Congress attempted in 2006 to quash online gambling in the United States by barring businesses from knowingly accepting payments in connection with unlawful Internet gambling, including payments made through credit cards, electronic fund transfers and checks.
European online companies lost billions in market value after the Unlawful Internet Gambling Enforcement Act became law and they withdrew from the U.S. market.
Supporters of the ban, which was enacted when Republicans still controlled Congress and the White House, argued that offshore Internet gambling websites take billions of dollars out of the U.S. economy, damage families and serve as vehicles for money laundering.

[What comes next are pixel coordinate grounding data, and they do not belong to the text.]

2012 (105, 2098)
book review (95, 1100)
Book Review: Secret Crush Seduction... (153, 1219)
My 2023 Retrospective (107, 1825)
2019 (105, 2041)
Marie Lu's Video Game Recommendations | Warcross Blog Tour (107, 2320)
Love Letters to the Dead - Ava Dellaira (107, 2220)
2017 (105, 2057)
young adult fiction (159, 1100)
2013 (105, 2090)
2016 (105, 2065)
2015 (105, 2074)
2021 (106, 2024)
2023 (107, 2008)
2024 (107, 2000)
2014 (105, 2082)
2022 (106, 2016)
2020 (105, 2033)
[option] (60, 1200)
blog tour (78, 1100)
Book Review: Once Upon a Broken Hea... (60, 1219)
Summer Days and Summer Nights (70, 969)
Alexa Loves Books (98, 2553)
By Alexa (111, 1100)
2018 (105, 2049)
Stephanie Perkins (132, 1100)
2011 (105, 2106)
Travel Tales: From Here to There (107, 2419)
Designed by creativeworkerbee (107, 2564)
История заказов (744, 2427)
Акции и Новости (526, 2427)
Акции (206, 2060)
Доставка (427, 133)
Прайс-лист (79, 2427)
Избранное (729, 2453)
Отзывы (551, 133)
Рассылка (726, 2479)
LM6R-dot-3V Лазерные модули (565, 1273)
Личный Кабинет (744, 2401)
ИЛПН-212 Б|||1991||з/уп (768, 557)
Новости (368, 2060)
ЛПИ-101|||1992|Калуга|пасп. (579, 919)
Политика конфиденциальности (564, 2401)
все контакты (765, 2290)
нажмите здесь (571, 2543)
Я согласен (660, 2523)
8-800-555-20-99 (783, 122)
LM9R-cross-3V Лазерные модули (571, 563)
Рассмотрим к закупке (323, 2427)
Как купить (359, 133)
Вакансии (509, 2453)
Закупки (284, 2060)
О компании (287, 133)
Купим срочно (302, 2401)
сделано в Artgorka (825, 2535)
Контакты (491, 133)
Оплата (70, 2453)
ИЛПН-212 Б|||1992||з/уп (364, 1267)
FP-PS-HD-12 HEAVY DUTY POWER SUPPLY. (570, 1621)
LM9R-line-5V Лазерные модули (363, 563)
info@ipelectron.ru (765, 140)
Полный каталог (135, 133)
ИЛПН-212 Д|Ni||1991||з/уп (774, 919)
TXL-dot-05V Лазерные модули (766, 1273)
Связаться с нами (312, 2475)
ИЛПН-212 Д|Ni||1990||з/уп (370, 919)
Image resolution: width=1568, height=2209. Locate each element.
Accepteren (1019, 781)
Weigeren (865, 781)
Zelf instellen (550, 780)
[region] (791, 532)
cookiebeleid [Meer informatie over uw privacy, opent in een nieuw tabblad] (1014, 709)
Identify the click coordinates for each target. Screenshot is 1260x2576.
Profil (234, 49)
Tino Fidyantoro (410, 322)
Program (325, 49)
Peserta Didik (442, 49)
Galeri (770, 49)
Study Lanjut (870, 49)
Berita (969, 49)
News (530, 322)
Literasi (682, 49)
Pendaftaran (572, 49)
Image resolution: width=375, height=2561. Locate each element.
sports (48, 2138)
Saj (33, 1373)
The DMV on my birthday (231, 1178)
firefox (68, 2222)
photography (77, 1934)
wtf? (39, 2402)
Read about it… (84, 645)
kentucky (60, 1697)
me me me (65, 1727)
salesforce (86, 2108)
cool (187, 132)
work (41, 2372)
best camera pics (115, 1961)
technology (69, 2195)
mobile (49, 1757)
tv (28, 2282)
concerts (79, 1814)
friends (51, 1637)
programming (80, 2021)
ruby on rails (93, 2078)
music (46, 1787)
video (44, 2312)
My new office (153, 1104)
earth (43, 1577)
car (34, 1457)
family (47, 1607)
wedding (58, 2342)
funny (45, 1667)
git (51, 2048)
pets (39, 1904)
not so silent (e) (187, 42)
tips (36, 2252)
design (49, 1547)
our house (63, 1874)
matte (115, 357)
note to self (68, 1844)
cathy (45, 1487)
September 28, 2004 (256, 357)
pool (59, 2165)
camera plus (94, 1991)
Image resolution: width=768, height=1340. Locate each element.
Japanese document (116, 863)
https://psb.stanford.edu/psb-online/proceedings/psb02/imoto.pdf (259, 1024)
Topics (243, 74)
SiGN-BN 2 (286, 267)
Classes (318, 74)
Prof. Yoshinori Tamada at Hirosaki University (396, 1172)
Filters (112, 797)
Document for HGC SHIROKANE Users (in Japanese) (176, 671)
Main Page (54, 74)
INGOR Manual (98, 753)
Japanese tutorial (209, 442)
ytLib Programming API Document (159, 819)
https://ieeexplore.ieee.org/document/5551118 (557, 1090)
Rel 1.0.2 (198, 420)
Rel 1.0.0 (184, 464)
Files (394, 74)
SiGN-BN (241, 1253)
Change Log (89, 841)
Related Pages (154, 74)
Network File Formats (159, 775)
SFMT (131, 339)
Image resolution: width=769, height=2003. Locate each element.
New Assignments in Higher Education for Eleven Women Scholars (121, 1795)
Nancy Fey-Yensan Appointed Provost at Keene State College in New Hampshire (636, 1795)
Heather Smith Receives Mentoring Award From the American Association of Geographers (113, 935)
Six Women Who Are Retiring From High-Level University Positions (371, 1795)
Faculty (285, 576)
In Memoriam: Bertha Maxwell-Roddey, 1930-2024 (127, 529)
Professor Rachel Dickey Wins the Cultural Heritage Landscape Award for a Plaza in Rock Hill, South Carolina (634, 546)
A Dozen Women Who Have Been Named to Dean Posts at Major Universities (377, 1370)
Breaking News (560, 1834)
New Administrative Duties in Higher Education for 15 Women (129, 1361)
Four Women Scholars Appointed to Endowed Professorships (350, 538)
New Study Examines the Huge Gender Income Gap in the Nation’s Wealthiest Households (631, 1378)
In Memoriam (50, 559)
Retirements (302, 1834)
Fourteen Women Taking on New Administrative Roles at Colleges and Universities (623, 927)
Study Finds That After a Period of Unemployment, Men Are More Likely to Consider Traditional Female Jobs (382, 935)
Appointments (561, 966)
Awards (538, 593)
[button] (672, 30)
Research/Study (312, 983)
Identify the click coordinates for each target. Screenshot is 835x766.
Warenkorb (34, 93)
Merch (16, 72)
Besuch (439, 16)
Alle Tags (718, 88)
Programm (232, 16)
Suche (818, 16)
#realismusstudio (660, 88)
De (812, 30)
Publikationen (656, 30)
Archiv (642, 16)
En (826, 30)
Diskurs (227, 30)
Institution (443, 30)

Advocates of lifting the ban say it is impingement of personal liberty and estimate the United States could raise nearly $52 billion in revenue over the next decade by taxing and regulating Internet gambling instead.
Meanwhile, the London-based Remote Gambling Association has accused the U.S. Justice Department of singling out European online gambling companies like PartyGaming and 888.com for prosecution while allowing U.S. companies to operate freely.
The European Commission, acting on an industry petition, began a formal investigation into that issue last year and is expected to release a report soon saying it has grounds to take action at the World Trade Organization.